* Problem: Only the lines containing "Hoaks" should appear in the answer, copied from the listing below.

* Raw data:
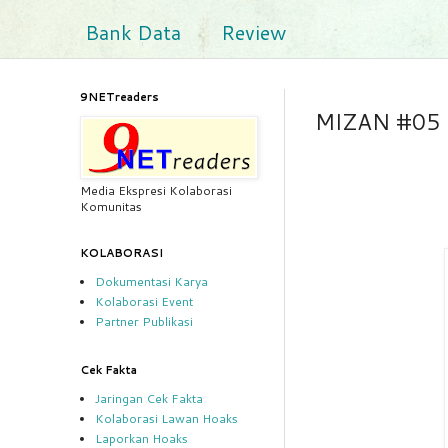
Bank Data
Review
9NETreaders
MIZAN #05
Media Ekspresi Kolaborasi
Komunitas
KOLABORASI
Dokumentasi Karya
Kolaborasi Event
Partner Publikasi
Cek Fakta
Jaringan Cek Fakta
Kolaborasi Lawan Hoaks
Laporkan Hoaks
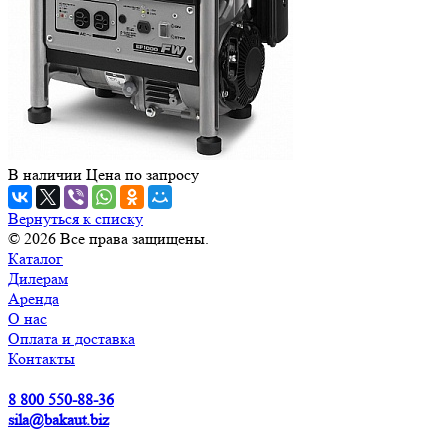
В наличии
Цена по зап
р
осу
Вернуться к списку
© 2026 Все права защищены.
Каталог
Дилерам
Аренда
О нас
Оплата и доставка
Контакты
8 800 550-88-36
sila@bakaut.biz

* Problem solution:
Kolaborasi Lawan Hoaks
Laporkan Hoaks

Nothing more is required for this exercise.